The TCollection Class


Introduction to Collections



A collection primarily follows the same definition as a list: it is made of items that use the same characteristics. That is, each item can be described using the same features. Most of the time, a collection is used for composite items in which case each item is made of parts. For example, in a collection of cars, each car could identified by a name, a color, the number of seats, the type of transmission, etc.


Creating a Collection

 In the VCL, various classes or many objects use collections. Each may have its own way of creating and managing its collection of items, but there is a foundation that most, if not all, collections share. In many classes, the collection of an object is created from a class named TCollection.

The TCollection class is defined in the Classes.hpp header file and that class derived from TPersistent.


The Items of a Collection



Most of the time, you will not directly use the TCollection class to create a collection. As mentioned already, the class that uses a collection will have a property that uses a class derived directly or indirectly from TCollection (the name of the collection property varies; in some classes it is called Items but it may have another name in another class).

In the TCollection class, the collection of items is represented by a property named Items. The Items property is a collection of objects that each is of type TCollectionItem:

__property Classes::TCollectionItem * Items = {read=GetItem,write=SetItem};

The TCollectionItem class is derived from TPersistent.

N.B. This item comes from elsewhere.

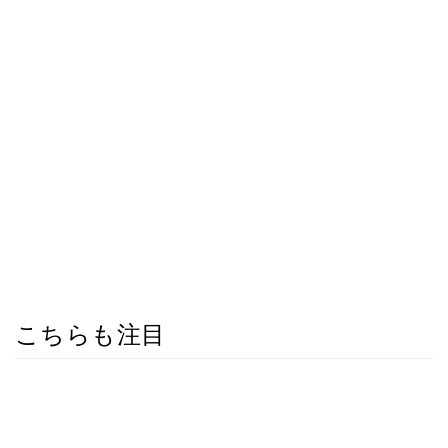
こちらも注目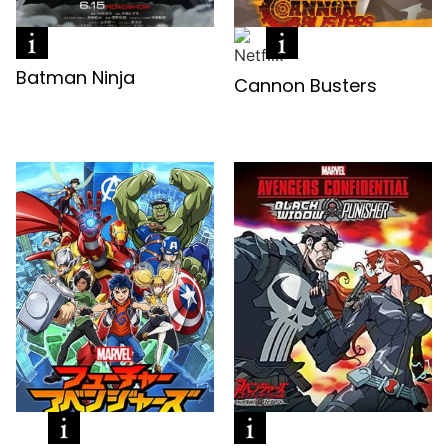
Batman Ninja
Cannon Busters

The Parent Collection of an Item

To let you get a reference to the collection to which an item belongs, the TCollectionItem class provides the Collection property that is of type TCollection:

__property Classes::TCollection * Collection = {read=FCollection,write=SetCollection};

This property gives access to the collection that owns the current item.

Identifying an Item

In the next section, we will see how to create items. Once a collection contains items, you can access one using its position. To let you do this, the  TCollectionItem class contains a property named ID:

__property int ID = {read=FID};

If an item has already been created, to get its reference based in its ID value, you can call the FindItemID() method. Its syntax is:

Classes::TCollectionItem * __fastcall FindItemID(int ID);

ID is a read-only property. It only gives you access to an item but doesn't allow you to specify or change the position of an item. If you want to perform such an operation, you can use the Index property, which is read-write:

__property int Index = {read=GetIndex,write=SetIndex};

In both cases, the items of a collection use a zero-based index. That is, the first item uses an index of 0. The second uses an index of 1, and so on.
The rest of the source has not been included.